New import for Australia
Meet the beetle: Onthophagus vacca
Dung beetle activity is high in many parts of Australia, however there are some locations where dung beetles are not as numerous or active at certain times of year. Interestingly, there are reported European and African locations where dung beetles are active all year round and the climate is similar to southern Australia.
New species for introduction into Australia are selected based on their efficiency at burying dung, seasonal activity and distribution in their native range. Onthophagus vacca (pictured) is a northern hemisphere spring-active dung beetle that was first introduced to Australia in the 1980s, but failed to establish. Due to its high potential, it was introduced again in 2014. O. vacca is native to the southern and south-central Europe and northern Africa, an area with climate very similar to regions in southern Australia. These beetles reproduced in the field and have now been introduced to a number of locations in WA, SA, Vic and NSW .
The new strain of O. vacca is expected to survive and reproduce better in Australia than earlier introductions.
Onthophagus vacca is a medium-sized beetle. Males have one central horn that varies in size depending if they are major or minor males, while females have two shorter horns. Colouration may vary between individuals (see photo). O. vacca is attracted to cattle and sheep dung in open pasture and is active in spring and early summer.
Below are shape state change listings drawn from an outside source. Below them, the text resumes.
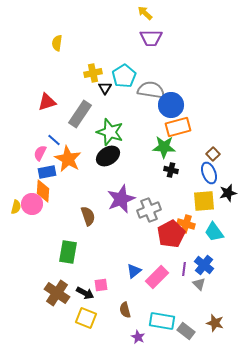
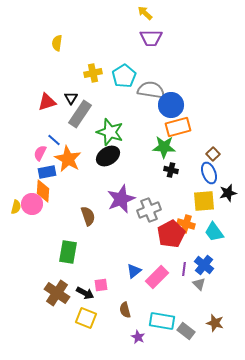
black triangle at (105, 88): moved 34 px left, 10 px down
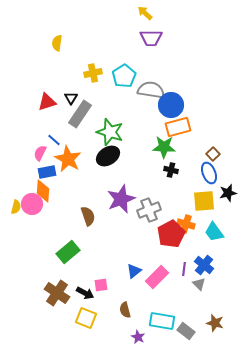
green rectangle at (68, 252): rotated 40 degrees clockwise
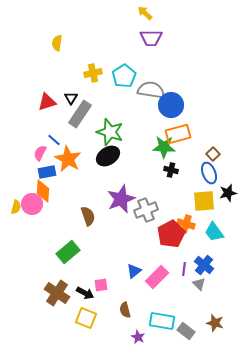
orange rectangle at (178, 127): moved 7 px down
gray cross at (149, 210): moved 3 px left
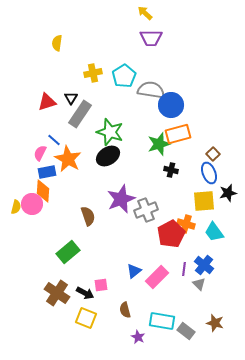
green star at (164, 147): moved 5 px left, 3 px up; rotated 20 degrees counterclockwise
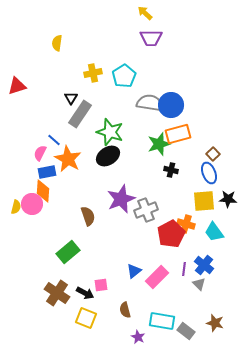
gray semicircle at (151, 90): moved 1 px left, 13 px down
red triangle at (47, 102): moved 30 px left, 16 px up
black star at (228, 193): moved 6 px down; rotated 18 degrees clockwise
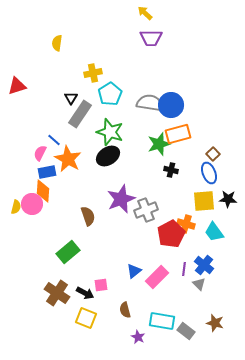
cyan pentagon at (124, 76): moved 14 px left, 18 px down
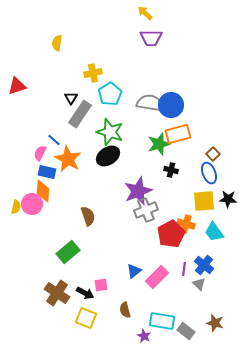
blue rectangle at (47, 172): rotated 24 degrees clockwise
purple star at (121, 199): moved 17 px right, 8 px up
purple star at (138, 337): moved 6 px right, 1 px up
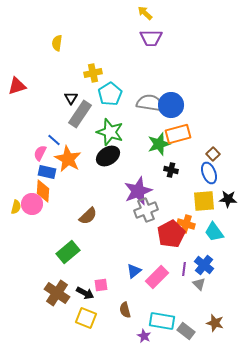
brown semicircle at (88, 216): rotated 66 degrees clockwise
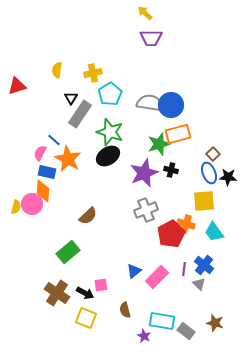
yellow semicircle at (57, 43): moved 27 px down
purple star at (138, 191): moved 6 px right, 18 px up
black star at (228, 199): moved 22 px up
When emerging from winter, adults feed for several weeks before breeding. O. vacca is a tunnelling species and excavates brood chambers under dung pads. While females dig the tunnels, the males help move dung towards the entrance. Females lay eggs for three to four months. Larvae develop in the brood chambers. Adults enter diapause over the winter period and emerge in the following spring. These dung beetles produced about 30 eggs per female at CSIRO laboratories; in the field they produce one new generation per year.